The skies are currently being flooded with the brightest display of gamma rays - the Universe's highest-energy light - ever seen by astronomers.

The culprit is a staggering flare-up of Markarian 421, a "blazar" that hosts a supermassive black hole.

By sheer coincidence, a programme to study it had just begun, so dozens of the world's telescopes - from visible to radio to gamma-ray - were watching.

And it came just in time for a meeting of many of the world's astrophysicists.

The name of Markarian 421 is cropping up in many talks at the American Physical Society meeting in Denver.

"It's really quite exciting because we can exchange ideas about it while we're here at the meeting in the same place," said Greg Madejski of the Kavli Institute of Particle Astrophysics and Cosmology.

Blazars are a special case of "active galaxies" - those whose supermassive black holes spray out great quantities of light across the whole electromagnetic spectrum as they feed on surrounding matter.
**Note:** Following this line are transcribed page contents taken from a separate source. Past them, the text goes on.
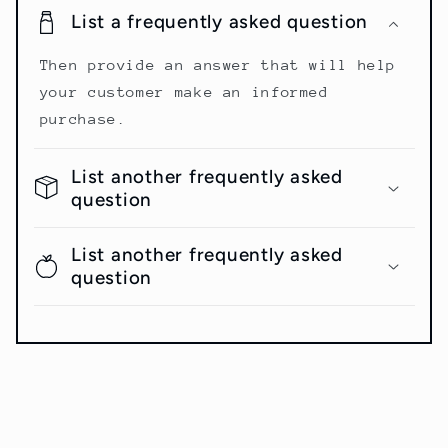
List a frequently asked question
Then provide an answer that will help
your customer make an informed
purchase.
List another frequently asked
question
List another frequently asked
question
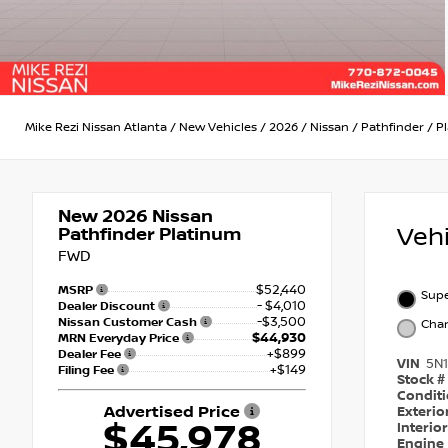
Mike Rezi Nissan Atlanta
/
New Vehicles
/
2026
/
Nissan
/
Pathfinder
/
P
New 2026
Nissan
Veh
Pathfinder Platinum
FWD
$52,440
MSRP
Supe
- $4,010
Dealer Discount
-$3,500
Nissan Customer Cash
Char
$44,930
MRN Everyday Price
+$899
Dealer Fee
VIN
5N
+$149
Filing Fee
Stock #
Condit
Advertised Price
Exterio
$45,978
Interio
Engine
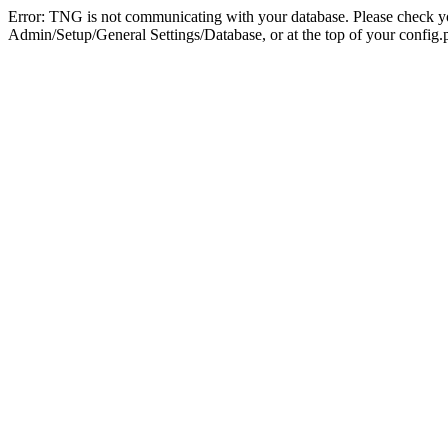
Error: TNG is not communicating with your database. Please check you
Admin/Setup/General Settings/Database, or at the top of your config.p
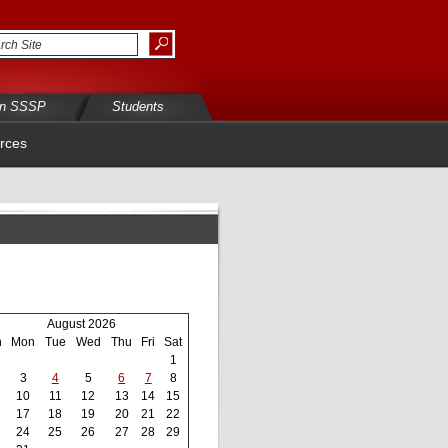
in SSSP
Students
rces
August 2026
n
Mon
Tue
Wed
Thu
Fri
Sat
1
3
4
5
6
7
8
10
11
12
13
14
15
17
18
19
20
21
22
24
25
26
27
28
29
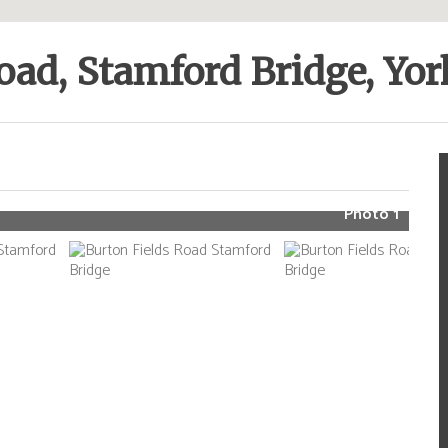
oad, Stamford Bridge, Yo
Photo 1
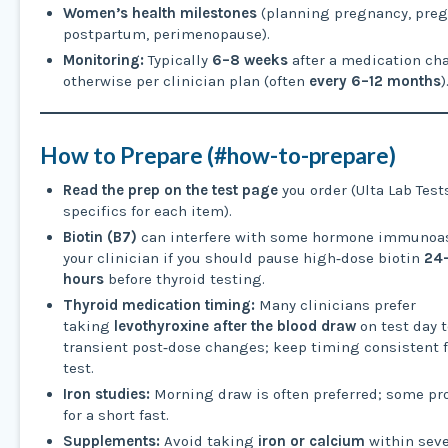
Women’s health milestones
(planning pregnancy, preg
postpartum, perimenopause).
Monitoring:
Typically
6–8 weeks
after a medication ch
otherwise per clinician plan (often
every 6–12 months
)
How to Prepare (#how-to-prepare)
Read the prep on the test page
you order (Ulta Lab Tests
specifics for each item).
Biotin (B7)
can interfere with some hormone immunoas
your clinician if you should pause high‑dose biotin
24
hours
before thyroid testing.
Thyroid medication timing:
Many clinicians prefer
taking
levothyroxine after the blood draw
on test day t
transient post‑dose changes; keep timing consistent f
test.
Iron studies:
Morning draw is often preferred; some pr
for a short fast.
Supplements:
Avoid taking
iron or calcium
within seve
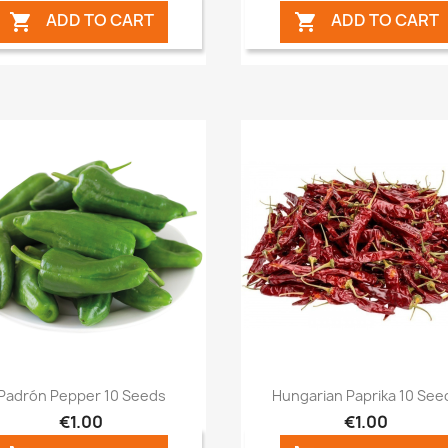
ADD TO CART
ADD TO CART


Quick view
Quick view


Padrón Pepper 10 Seeds
Hungarian Paprika 10 See
€1.00
€1.00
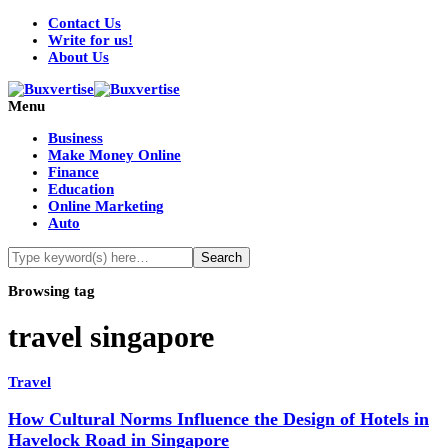
Contact Us
Write for us!
About Us
Menu
Business
Make Money Online
Finance
Education
Online Marketing
Auto
Browsing tag
travel singapore
Travel
How Cultural Norms Influence the Design of Hotels in
Havelock Road in Singapore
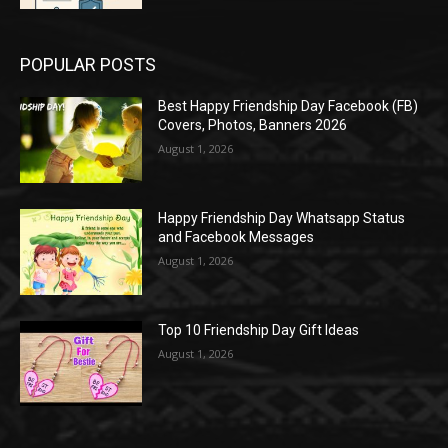
POPULAR POSTS
Best Happy Friendship Day Facebook (FB)
Covers, Photos, Banners 2026
August 1, 2026
Happy Friendship Day Whatsapp Status
and Facebook Messages
August 1, 2026
Top 10 Friendship Day Gift Ideas
August 1, 2026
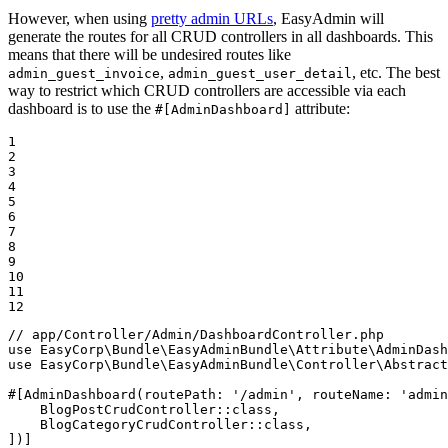
However, when using
pretty admin URLs
, EasyAdmin will
generate the routes for all CRUD controllers in all dashboards. This
means that there will be undesired routes like
,
, etc. The best
admin_guest_invoice
admin_guest_user_detail
way to restrict which CRUD controllers are accessible via each
dashboard is to use the
attribute:
#[AdminDashboard]
1

2

3

4

5

6

7

8

9

10

11

12
// app/Controller/Admin/DashboardController.php
use
EasyCorp
\
Bundle
\
EasyAdminBundle
\
Attribute
\
AdminDash
use
EasyCorp
\
Bundle
\
EasyAdminBundle
\
Controller
\
Abstract
#[AdminDashboard(
routePath
: 
'/admin'
, 
routeName
: 
'admin
    BlogPostCrudController::
class
,

    BlogCategoryCrudController::
class
,

])]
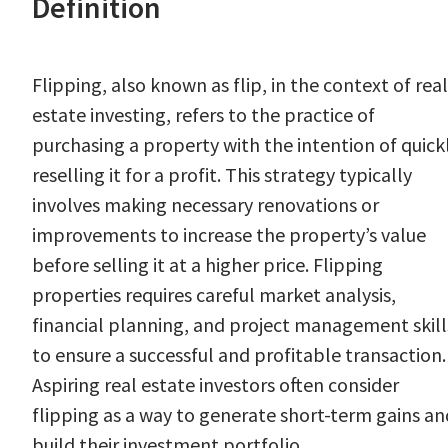
Definition
Flipping, also known as flip, in the context of real
estate investing, refers to the practice of
purchasing a property with the intention of quick
reselling it for a profit. This strategy typically
involves making necessary renovations or
improvements to increase the property’s value
before selling it at a higher price. Flipping
properties requires careful market analysis,
financial planning, and project management skill
to ensure a successful and profitable transaction.
Aspiring real estate investors often consider
flipping as a way to generate short-term gains an
build their investment portfolio.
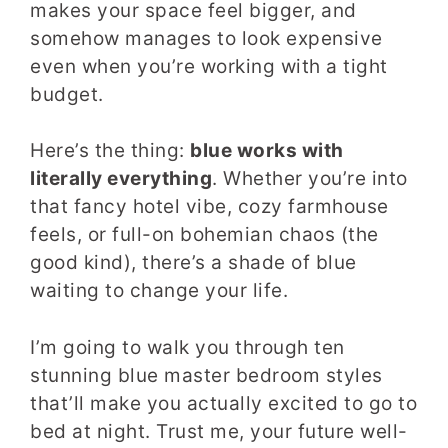
makes your space feel bigger, and
somehow manages to look expensive
even when you’re working with a tight
budget.
Here’s the thing:
blue works with
literally everything
. Whether you’re into
that fancy hotel vibe, cozy farmhouse
feels, or full-on bohemian chaos (the
good kind), there’s a shade of blue
waiting to change your life.
I’m going to walk you through ten
stunning blue master bedroom styles
that’ll make you actually excited to go to
bed at night. Trust me, your future well-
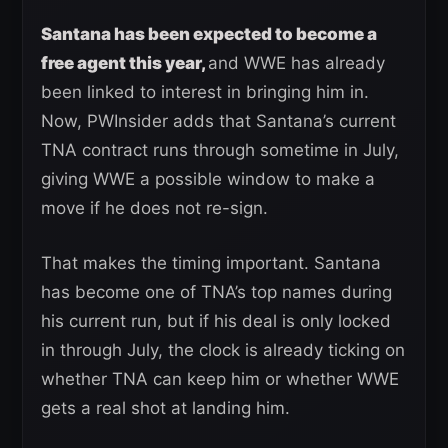
Santana has been expected to become a
free agent this year,
and WWE has already
been linked to interest in bringing him in.
Now, PWInsider adds that Santana’s current
TNA contract runs through sometime in July,
giving WWE a possible window to make a
move if he does not re-sign.
That makes the timing important. Santana
has become one of TNA’s top names during
his current run, but if his deal is only locked
in through July, the clock is already ticking on
whether TNA can keep him or whether WWE
gets a real shot at landing him.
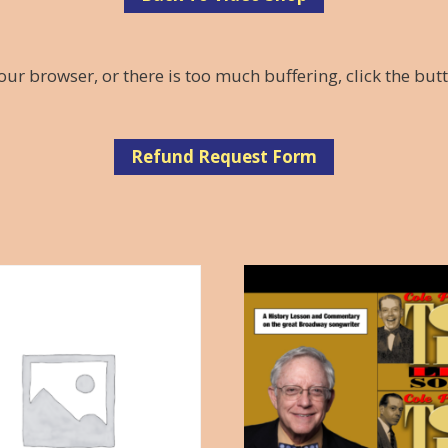
our browser, or there is too much buffering, click the but
Refund Request Form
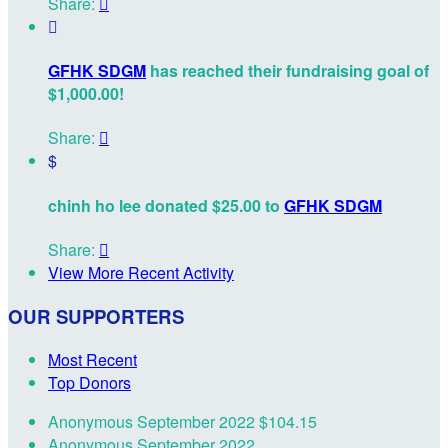
Share:


GFHK SDGM
has reached their fundraising goal of
$1,000.00!
Share:

$
chinh ho lee donated $25.00 to
GFHK SDGM
Share:

View More Recent Activity
OUR SUPPORTERS
Most Recent
Top Donors
Anonymous
September 2022
$104.15
Anonymous
September 2022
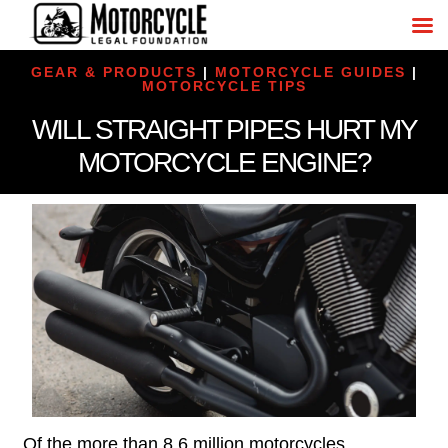
GEAR & PRODUCTS
|
MOTORCYCLE GUIDES
|
MOTORCYCLE TIPS
WILL STRAIGHT PIPES HURT MY
MOTORCYCLE ENGINE?
Of the more than 8.6 million motorcycles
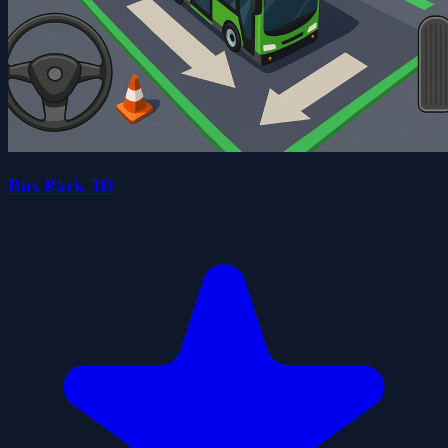
Bus Park 3D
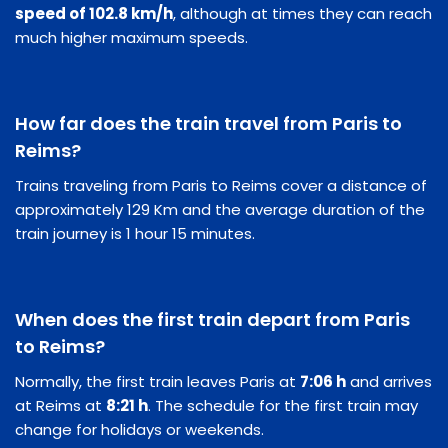
speed of 102.8 km/h
, although at times they can reach
much higher maximum speeds.
How far does the train travel from Paris to
Reims?
Trains traveling from Paris to Reims cover a distance of
approximately 129 Km and the average duration of the
train journey is 1 hour 15 minutes.
When does the first train depart from Paris
to Reims?
Normally, the first train leaves Paris at
7:06 h
and arrives
at Reims at
8:21 h
. The schedule for the first train may
change for holidays or weekends.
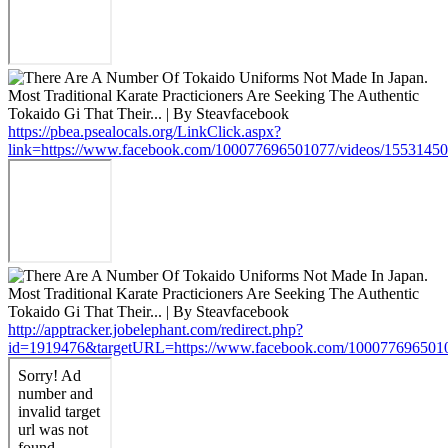
https://pbea.psealocals.org/LinkClick.aspx?
link=https://www.facebook.com/100077696501077/videos/1553145
http://apptracker.jobelephant.com/redirect.php?
id=1919476&targetURL=https://www.facebook.com/100077696501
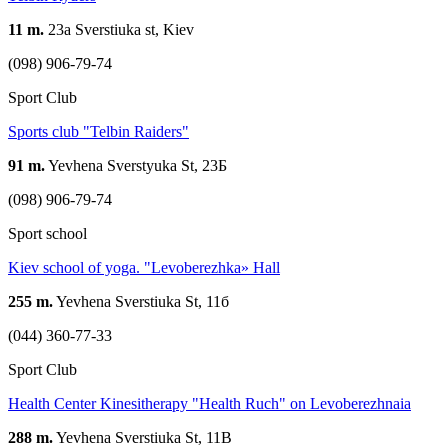
11 m.
23a Sverstiuka st, Kiev
(098) 906-79-74
Sport Club
Sports club "Telbin Raiders"
91 m.
Yevhena Sverstyuka St, 23Б
(098) 906-79-74
Sport school
Kiev school of yoga. "Levoberezhka» Hall
255 m.
Yevhena Sverstiuka St, 11б
(044) 360-77-33
Sport Club
Health Center Kinesitherapy "Health Ruch" on Levoberezhnaia
288 m.
Yevhena Sverstiuka St, 11B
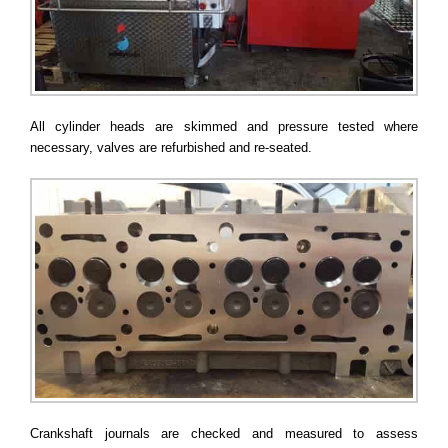
All cylinder heads are skimmed and pressure tested where
necessary, valves are refurbished and re-seated.
Crankshaft journals are checked and measured to assess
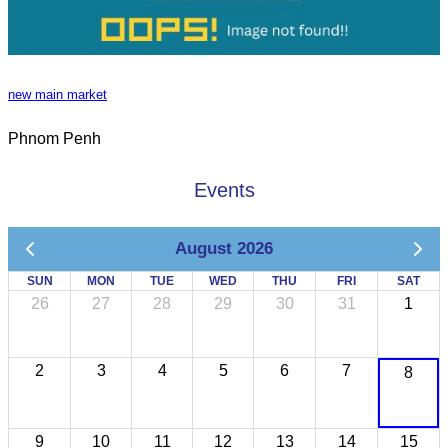
new main market
Phnom Penh
Events
August 2026
SUN
MON
TUE
WED
THU
FRI
SAT
26
27
28
29
30
31
1
2
3
4
5
6
7
8
9
10
11
12
13
14
15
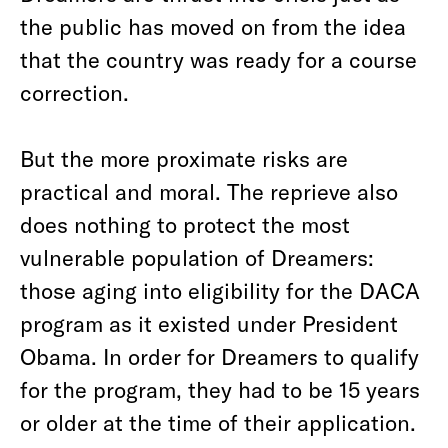
the public has moved on from the idea
that the country was ready for a course
correction.
But the more proximate risks are
practical and moral. The reprieve also
does nothing to protect the most
vulnerable population of Dreamers:
those aging into eligibility for the DACA
program as it existed under President
Obama. In order for Dreamers to qualify
for the program, they had to be 15 years
or older at the time of their application.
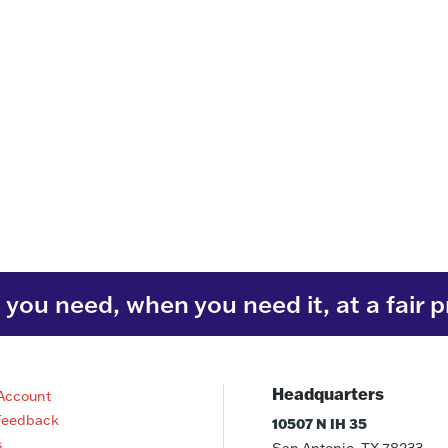
you need, when you need it, at a fair p
Headquarters
Account
Feedback
10507 N IH 35
s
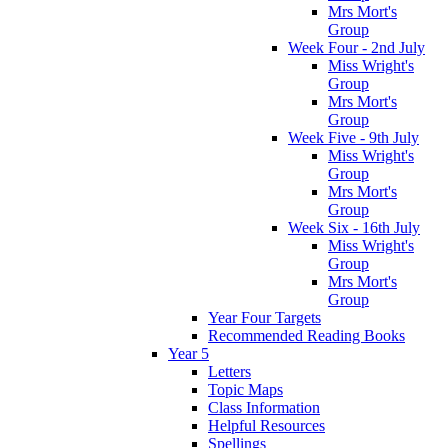
Mrs Mort's
Group
Week Four - 2nd July
Miss Wright's
Group
Mrs Mort's
Group
Week Five - 9th July
Miss Wright's
Group
Mrs Mort's
Group
Week Six - 16th July
Miss Wright's
Group
Mrs Mort's
Group
Year Four Targets
Recommended Reading Books
Year 5
Letters
Topic Maps
Class Information
Helpful Resources
Spellings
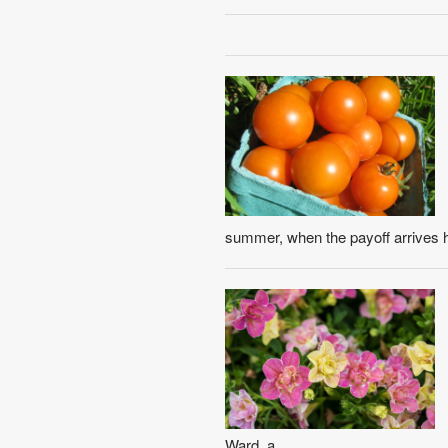
summer, when the payoff arrives h
Ward, a ...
Active galaxies emit jets of light - up to trillions of times more energetic than the light we see - and a blazar is one with a jet pointing toward the Earth.

What remains a mystery is how gamma rays are created at such extraordinary energies.

'Miraculous' Markarian 421 was already in the known catalogue of blazars, being somewhat variable and having had something of a brightening, or flare, in 1996.

But the one that began late last week was unprecedented in the history of observations.

"I'm in shock and awe at how bright it is," said Julie McEnery, project scientist for the Fermi gamma-ray telescope.

"This thing is blowing us away," she told BBC News.

Fermi and a laundry list of the world's great observatories on the ground and in space were all watching because of a coordinated plan to study Markarian 421 across a number of "colours" of light from radio to gamma-ray.

"It's correlating the increasing intensity in different bands that provides really important clues about the structure of the source," Prof Madejski - a co-investigator on the NuStar X-ray telescope, told BBC News.

"In this case, we actually had designed a campaign to study this source, and it cooperated in a miraculous way. We never know when exactly it's going to get very bright and this time it was kind enough to do just that when we had a very large number of telescopes trained on it."

The hard work now begins, as the observatories share their recordings from recent days. Astrophysicists can determine how the blazar grew brighter in different parts of the spectrum at different times and refine their models of how fast-moving particles within the jets give rise to the high-energy light.

"It's going to give us a lot more info about how those particles get energised to provide this spectacular event," Prof Madejski said. "Now we're drinking from a waterfall."